▶ Required work
Restate each of the lines given below, word for word.

▶ Given records

○ ○ ○

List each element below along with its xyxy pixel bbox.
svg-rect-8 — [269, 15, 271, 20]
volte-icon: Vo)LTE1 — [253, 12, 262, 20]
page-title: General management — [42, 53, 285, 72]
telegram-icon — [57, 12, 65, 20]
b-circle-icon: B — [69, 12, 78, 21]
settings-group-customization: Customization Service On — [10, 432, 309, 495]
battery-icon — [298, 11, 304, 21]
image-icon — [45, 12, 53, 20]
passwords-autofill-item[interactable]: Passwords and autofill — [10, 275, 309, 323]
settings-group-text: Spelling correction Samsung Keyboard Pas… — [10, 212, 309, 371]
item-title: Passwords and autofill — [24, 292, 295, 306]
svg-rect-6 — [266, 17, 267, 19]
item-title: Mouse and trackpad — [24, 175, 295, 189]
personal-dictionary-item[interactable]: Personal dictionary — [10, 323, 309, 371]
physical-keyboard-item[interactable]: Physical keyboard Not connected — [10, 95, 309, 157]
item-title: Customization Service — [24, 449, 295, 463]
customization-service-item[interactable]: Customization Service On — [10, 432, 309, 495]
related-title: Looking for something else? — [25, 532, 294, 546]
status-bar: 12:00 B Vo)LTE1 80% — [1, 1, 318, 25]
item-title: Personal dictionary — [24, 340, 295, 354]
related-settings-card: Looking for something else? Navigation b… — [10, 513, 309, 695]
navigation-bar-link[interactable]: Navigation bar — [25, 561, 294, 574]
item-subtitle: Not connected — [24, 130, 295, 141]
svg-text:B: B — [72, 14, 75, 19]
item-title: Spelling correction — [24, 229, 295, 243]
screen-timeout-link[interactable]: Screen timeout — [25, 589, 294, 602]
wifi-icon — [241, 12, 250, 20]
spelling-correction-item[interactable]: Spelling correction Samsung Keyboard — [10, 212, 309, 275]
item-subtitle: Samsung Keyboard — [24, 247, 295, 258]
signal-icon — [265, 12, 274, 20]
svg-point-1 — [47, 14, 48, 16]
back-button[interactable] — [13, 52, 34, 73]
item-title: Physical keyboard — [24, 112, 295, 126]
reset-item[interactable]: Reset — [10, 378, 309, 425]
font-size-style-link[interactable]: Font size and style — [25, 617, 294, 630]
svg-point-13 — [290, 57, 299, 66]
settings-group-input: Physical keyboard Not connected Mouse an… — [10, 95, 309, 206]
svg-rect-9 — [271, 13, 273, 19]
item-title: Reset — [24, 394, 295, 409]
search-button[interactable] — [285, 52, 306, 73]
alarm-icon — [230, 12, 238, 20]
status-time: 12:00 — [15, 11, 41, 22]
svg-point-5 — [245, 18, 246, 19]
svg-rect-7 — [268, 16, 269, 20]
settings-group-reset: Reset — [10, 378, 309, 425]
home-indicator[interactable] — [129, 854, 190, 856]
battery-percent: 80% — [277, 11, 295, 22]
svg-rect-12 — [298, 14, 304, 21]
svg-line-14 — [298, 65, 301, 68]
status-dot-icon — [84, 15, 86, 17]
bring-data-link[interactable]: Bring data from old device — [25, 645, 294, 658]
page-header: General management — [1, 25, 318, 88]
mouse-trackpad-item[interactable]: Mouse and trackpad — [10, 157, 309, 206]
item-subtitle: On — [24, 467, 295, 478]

○ ○ ○

▶ Output
List each element below along with its xyxy pixel bbox.
svg-rect-8 — [269, 15, 271, 20]
volte-icon: Vo)LTE1 — [253, 12, 262, 20]
page-title: General management — [42, 53, 285, 72]
telegram-icon — [57, 12, 65, 20]
b-circle-icon: B — [69, 12, 78, 21]
settings-group-customization: Customization Service On — [10, 432, 309, 495]
battery-icon — [298, 11, 304, 21]
image-icon — [45, 12, 53, 20]
passwords-autofill-item[interactable]: Passwords and autofill — [10, 275, 309, 323]
settings-group-text: Spelling correction Samsung Keyboard Pas… — [10, 212, 309, 371]
item-title: Passwords and autofill — [24, 292, 295, 306]
svg-rect-6 — [266, 17, 267, 19]
item-title: Mouse and trackpad — [24, 175, 295, 189]
personal-dictionary-item[interactable]: Personal dictionary — [10, 323, 309, 371]
physical-keyboard-item[interactable]: Physical keyboard Not connected — [10, 95, 309, 157]
item-title: Customization Service — [24, 449, 295, 463]
customization-service-item[interactable]: Customization Service On — [10, 432, 309, 495]
related-title: Looking for something else? — [25, 532, 294, 546]
status-bar: 12:00 B Vo)LTE1 80% — [1, 1, 318, 25]
item-title: Personal dictionary — [24, 340, 295, 354]
related-settings-card: Looking for something else? Navigation b… — [10, 513, 309, 695]
navigation-bar-link[interactable]: Navigation bar — [25, 561, 294, 574]
item-subtitle: Not connected — [24, 130, 295, 141]
svg-text:B: B — [72, 14, 75, 19]
item-title: Spelling correction — [24, 229, 295, 243]
screen-timeout-link[interactable]: Screen timeout — [25, 589, 294, 602]
wifi-icon — [241, 12, 250, 20]
spelling-correction-item[interactable]: Spelling correction Samsung Keyboard — [10, 212, 309, 275]
item-subtitle: Samsung Keyboard — [24, 247, 295, 258]
signal-icon — [265, 12, 274, 20]
svg-point-1 — [47, 14, 48, 16]
back-button[interactable] — [13, 52, 34, 73]
item-title: Physical keyboard — [24, 112, 295, 126]
reset-item[interactable]: Reset — [10, 378, 309, 425]
font-size-style-link[interactable]: Font size and style — [25, 617, 294, 630]
svg-point-13 — [290, 57, 299, 66]
settings-group-input: Physical keyboard Not connected Mouse an… — [10, 95, 309, 206]
svg-rect-9 — [271, 13, 273, 19]
item-title: Reset — [24, 394, 295, 409]
search-button[interactable] — [285, 52, 306, 73]
alarm-icon — [230, 12, 238, 20]
status-time: 12:00 — [15, 11, 41, 22]
svg-point-5 — [245, 18, 246, 19]
svg-rect-7 — [268, 16, 269, 20]
settings-group-reset: Reset — [10, 378, 309, 425]
home-indicator[interactable] — [129, 854, 190, 856]
battery-percent: 80% — [277, 11, 295, 22]
svg-rect-12 — [298, 14, 304, 21]
svg-line-14 — [298, 65, 301, 68]
status-dot-icon — [84, 15, 86, 17]
bring-data-link[interactable]: Bring data from old device — [25, 645, 294, 658]
page-header: General management — [1, 25, 318, 88]
mouse-trackpad-item[interactable]: Mouse and trackpad — [10, 157, 309, 206]
item-subtitle: On — [24, 467, 295, 478]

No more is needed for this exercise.